## To do
Each entry below should be written out exactly as it is, with no pictures.

## Data to process
■ ■ ■ ■
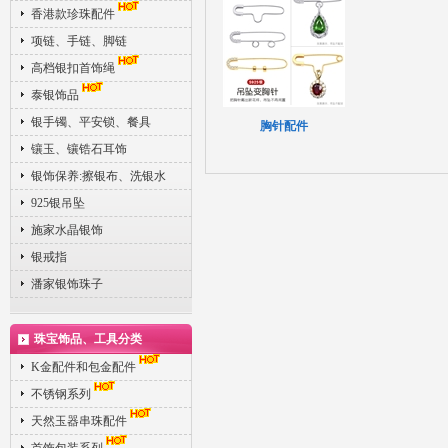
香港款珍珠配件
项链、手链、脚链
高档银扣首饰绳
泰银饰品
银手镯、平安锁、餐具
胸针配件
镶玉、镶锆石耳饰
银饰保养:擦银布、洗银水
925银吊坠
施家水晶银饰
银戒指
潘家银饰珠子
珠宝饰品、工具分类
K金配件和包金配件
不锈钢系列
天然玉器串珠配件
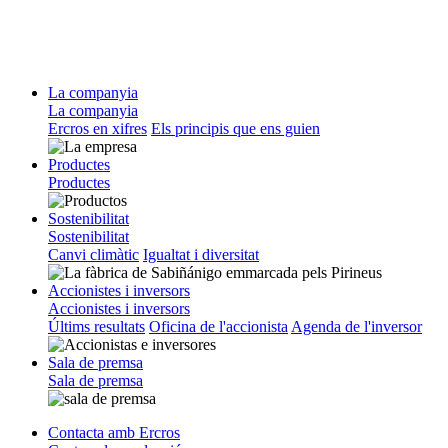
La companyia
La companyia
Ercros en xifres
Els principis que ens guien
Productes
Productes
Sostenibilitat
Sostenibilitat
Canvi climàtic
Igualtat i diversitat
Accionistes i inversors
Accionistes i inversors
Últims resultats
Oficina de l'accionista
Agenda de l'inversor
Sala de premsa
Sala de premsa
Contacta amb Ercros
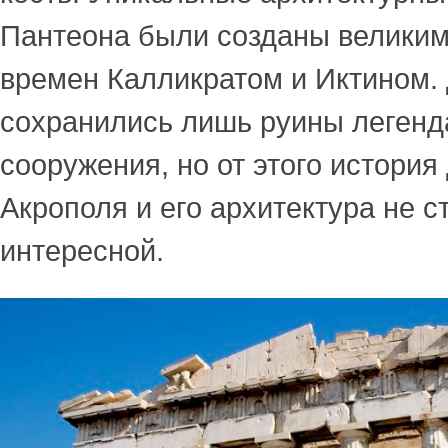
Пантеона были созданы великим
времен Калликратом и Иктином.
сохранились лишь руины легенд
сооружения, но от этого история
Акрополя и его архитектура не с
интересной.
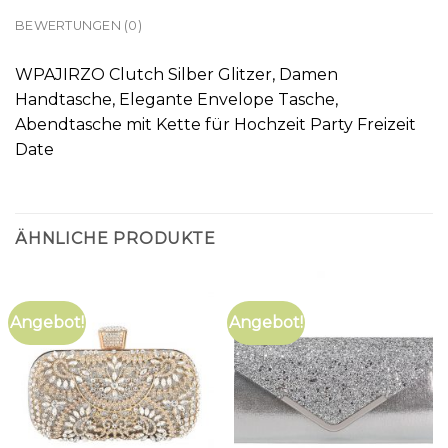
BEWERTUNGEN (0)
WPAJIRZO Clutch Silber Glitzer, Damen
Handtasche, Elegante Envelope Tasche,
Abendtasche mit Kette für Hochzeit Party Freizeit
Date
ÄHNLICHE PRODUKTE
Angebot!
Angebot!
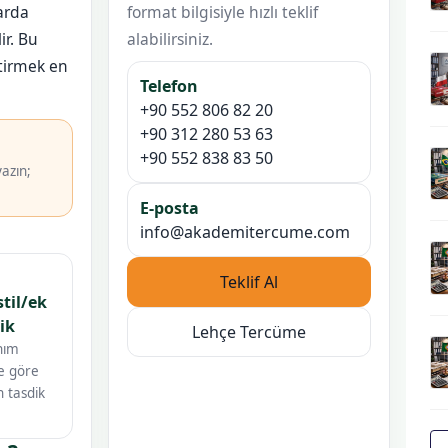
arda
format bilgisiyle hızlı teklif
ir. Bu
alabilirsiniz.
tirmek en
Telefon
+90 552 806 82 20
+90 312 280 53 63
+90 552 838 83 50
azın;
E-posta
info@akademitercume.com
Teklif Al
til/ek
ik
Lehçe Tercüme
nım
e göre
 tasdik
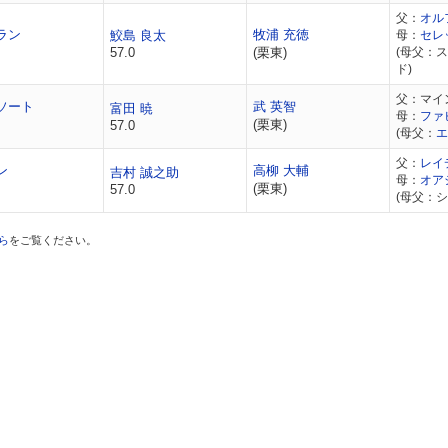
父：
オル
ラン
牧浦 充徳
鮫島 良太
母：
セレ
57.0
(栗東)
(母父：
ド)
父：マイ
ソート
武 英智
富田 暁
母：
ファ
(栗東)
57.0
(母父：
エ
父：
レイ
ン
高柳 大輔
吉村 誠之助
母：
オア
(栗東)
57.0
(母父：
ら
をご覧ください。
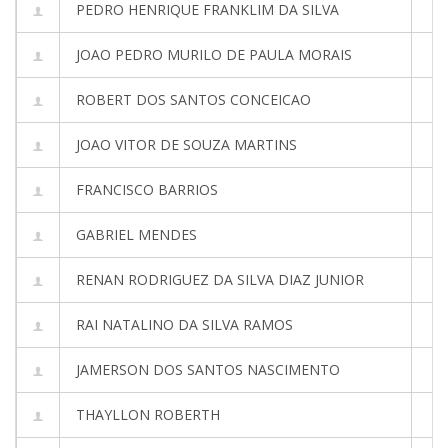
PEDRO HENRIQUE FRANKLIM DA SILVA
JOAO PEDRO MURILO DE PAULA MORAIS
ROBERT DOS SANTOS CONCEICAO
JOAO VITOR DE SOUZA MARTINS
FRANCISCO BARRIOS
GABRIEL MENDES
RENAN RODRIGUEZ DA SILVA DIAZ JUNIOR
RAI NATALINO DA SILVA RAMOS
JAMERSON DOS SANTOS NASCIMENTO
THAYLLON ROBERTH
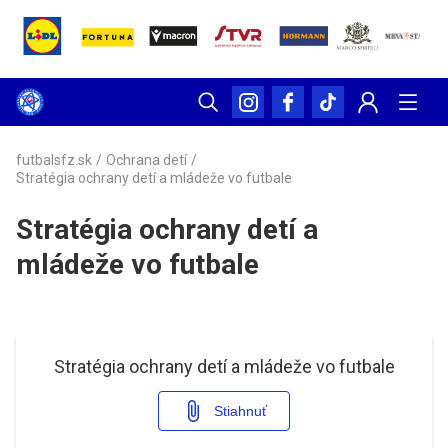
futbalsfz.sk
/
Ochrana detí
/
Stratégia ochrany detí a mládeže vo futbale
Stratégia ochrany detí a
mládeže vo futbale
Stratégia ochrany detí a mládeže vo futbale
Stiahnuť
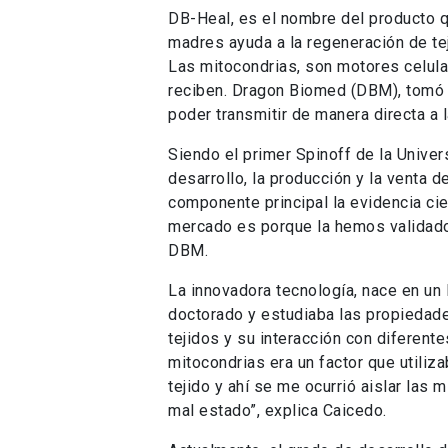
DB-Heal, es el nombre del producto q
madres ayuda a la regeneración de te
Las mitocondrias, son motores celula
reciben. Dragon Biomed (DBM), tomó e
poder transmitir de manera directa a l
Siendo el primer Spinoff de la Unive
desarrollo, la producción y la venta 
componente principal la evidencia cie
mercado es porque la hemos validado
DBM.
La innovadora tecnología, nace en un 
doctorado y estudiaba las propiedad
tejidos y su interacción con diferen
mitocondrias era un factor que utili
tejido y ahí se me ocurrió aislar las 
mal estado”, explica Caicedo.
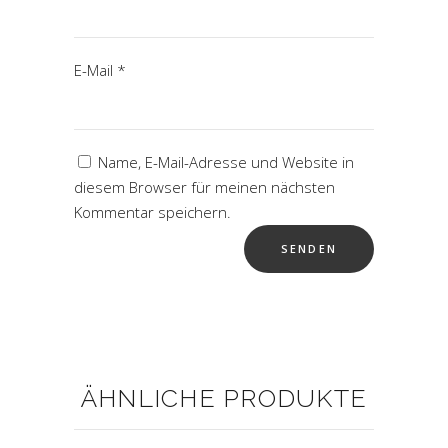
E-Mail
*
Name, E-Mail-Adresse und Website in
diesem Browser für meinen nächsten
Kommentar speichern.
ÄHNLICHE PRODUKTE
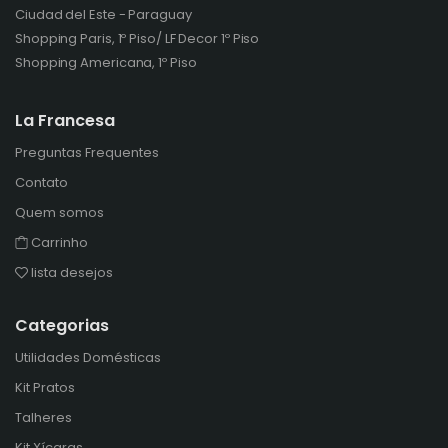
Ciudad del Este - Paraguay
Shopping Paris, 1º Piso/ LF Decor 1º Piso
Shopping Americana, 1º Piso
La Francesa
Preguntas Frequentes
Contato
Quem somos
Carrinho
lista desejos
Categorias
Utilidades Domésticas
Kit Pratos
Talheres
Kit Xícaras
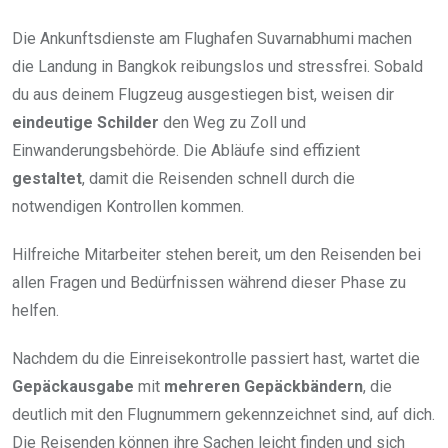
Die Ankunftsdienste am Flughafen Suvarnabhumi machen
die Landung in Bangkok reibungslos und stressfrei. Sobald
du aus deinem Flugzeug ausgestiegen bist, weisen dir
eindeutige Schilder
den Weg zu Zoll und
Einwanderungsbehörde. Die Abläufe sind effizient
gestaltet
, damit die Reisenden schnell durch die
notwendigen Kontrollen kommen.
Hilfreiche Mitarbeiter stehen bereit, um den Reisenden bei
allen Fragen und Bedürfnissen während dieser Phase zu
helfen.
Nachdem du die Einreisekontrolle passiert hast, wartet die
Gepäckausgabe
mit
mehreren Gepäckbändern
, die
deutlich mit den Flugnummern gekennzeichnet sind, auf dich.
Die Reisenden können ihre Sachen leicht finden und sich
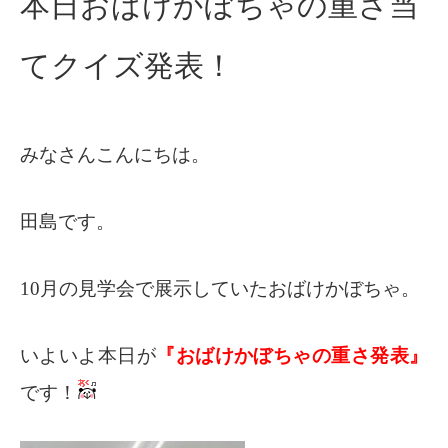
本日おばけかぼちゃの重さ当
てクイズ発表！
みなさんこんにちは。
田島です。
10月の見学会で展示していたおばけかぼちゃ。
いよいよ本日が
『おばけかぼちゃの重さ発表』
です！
■ ■ ■ ■
## Exercise output
香港款珍珠配件
项链、手链、脚链
高档银扣首饰绳
泰银饰品
银手镯、平安锁、餐具
胸针配件
镶玉、镶锆石耳饰
银饰保养:擦银布、洗银水
925银吊坠
施家水晶银饰
银戒指
潘家银饰珠子
珠宝饰品、工具分类
K金配件和包金配件
不锈钢系列
天然玉器串珠配件
La companyia
La companyia
Ercros en xifres
Els principis que ens guien
Productes
Productes
Sostenibilitat
Sostenibilitat
Canvi climàtic
Igualtat i diversitat
Accionistes i inversors
Accionistes i inversors
Últims resultats
Oficina de l'accionista
Agenda de l'inversor
Sala de premsa
Sala de premsa
Contacta amb Ercros
Пантеона были созданы великим
времен Калликратом и Иктином.
сохранились лишь руины легенд
сооружения, но от этого история
Акрополя и его архитектура не с
интересной.
BEWERTUNGEN (0)
WPAJIRZO Clutch Silber Glitzer, Damen
Handtasche, Elegante Envelope Tasche,
Abendtasche mit Kette für Hochzeit Party Freizeit
Date
ÄHNLICHE PRODUKTE
Angebot!
Angebot!
arda
format bilgisiyle hızlı teklif
ir. Bu
alabilirsiniz.
tirmek en
Telefon
+90 552 806 82 20
+90 312 280 53 63
+90 552 838 83 50
azın;
E-posta
info@akademitercume.com
Teklif Al
til/ek
ik
Lehçe Tercüme
nım
e göre
 tasdik
父：
オル
ラン
牧浦 充徳
鮫島 良太
母：
セレ
57.0
(栗東)
(母父：
ド)
父：マイ
ソート
武 英智
富田 暁
母：
ファ
(栗東)
57.0
(母父：
エ
父：
レイ
ン
高柳 大輔
吉村 誠之助
母：
オア
(栗東)
57.0
(母父：
ら
をご覧ください。
PEDRO HENRIQUE FRANKLIM DA SILVA
JOAO PEDRO MURILO DE PAULA MORAIS
ROBERT DOS SANTOS CONCEICAO
JOAO VITOR DE SOUZA MARTINS
FRANCISCO BARRIOS
GABRIEL MENDES
RENAN RODRIGUEZ DA SILVA DIAZ JUNIOR
RAI NATALINO DA SILVA RAMOS
JAMERSON DOS SANTOS NASCIMENTO
THAYLLON ROBERTH
futbalsfz.sk
/
Ochrana detí
/
Stratégia ochrany detí a mládeže vo futbale
Stratégia ochrany detí a
mládeže vo futbale
Stratégia ochrany detí a mládeže vo futbale
Stiahnuť
DB-Heal, es el nombre del producto q
madres ayuda a la regeneración de te
Las mitocondrias, son motores celula
reciben. Dragon Biomed (DBM), tomó e
poder transmitir de manera directa a l
Siendo el primer Spinoff de la Unive
desarrollo, la producción y la venta 
componente principal la evidencia cie
mercado es porque la hemos validado
DBM.
La innovadora tecnología, nace en un 
doctorado y estudiaba las propiedad
tejidos y su interacción con diferen
mitocondrias era un factor que utili
tejido y ahí se me ocurrió aislar las 
mal estado”, explica Caicedo.
E-Mail
*
Name, E-Mail-Adresse und Website in
diesem Browser für meinen nächsten
Kommentar speichern.
ÄHNLICHE PRODUKTE
Ciudad del Este - Paraguay
Shopping Paris, 1º Piso/ LF Decor 1º Piso
Shopping Americana, 1º Piso
La Francesa
Preguntas Frequentes
Contato
Quem somos
Carrinho
lista desejos
Categorias
Utilidades Domésticas
Kit Pratos
Talheres
Kit Xícaras
Die Ankunftsdienste am Flughafen Suvarnabhumi machen
die Landung in Bangkok reibungslos und stressfrei. Sobald
du aus deinem Flugzeug ausgestiegen bist, weisen dir
eindeutige Schilder
den Weg zu Zoll und
Einwanderungsbehörde. Die Abläufe sind effizient
gestaltet
, damit die Reisenden schnell durch die
notwendigen Kontrollen kommen.
Hilfreiche Mitarbeiter stehen bereit, um den Reisenden bei
allen Fragen und Bedürfnissen während dieser Phase zu
helfen.
Nachdem du die Einreisekontrolle passiert hast, wartet die
Gepäckausgabe
mit
mehreren Gepäckbändern
, die
deutlich mit den Flugnummern gekennzeichnet sind, auf dich.
Die Reisenden können ihre Sachen leicht finden und sich
本日おばけかぼちゃの重さ当
てクイズ発表！
みなさんこんにちは。
田島です。
10月の見学会で展示していたおばけかぼちゃ。
いよいよ本日が
『おばけかぼちゃの重さ発表』
です！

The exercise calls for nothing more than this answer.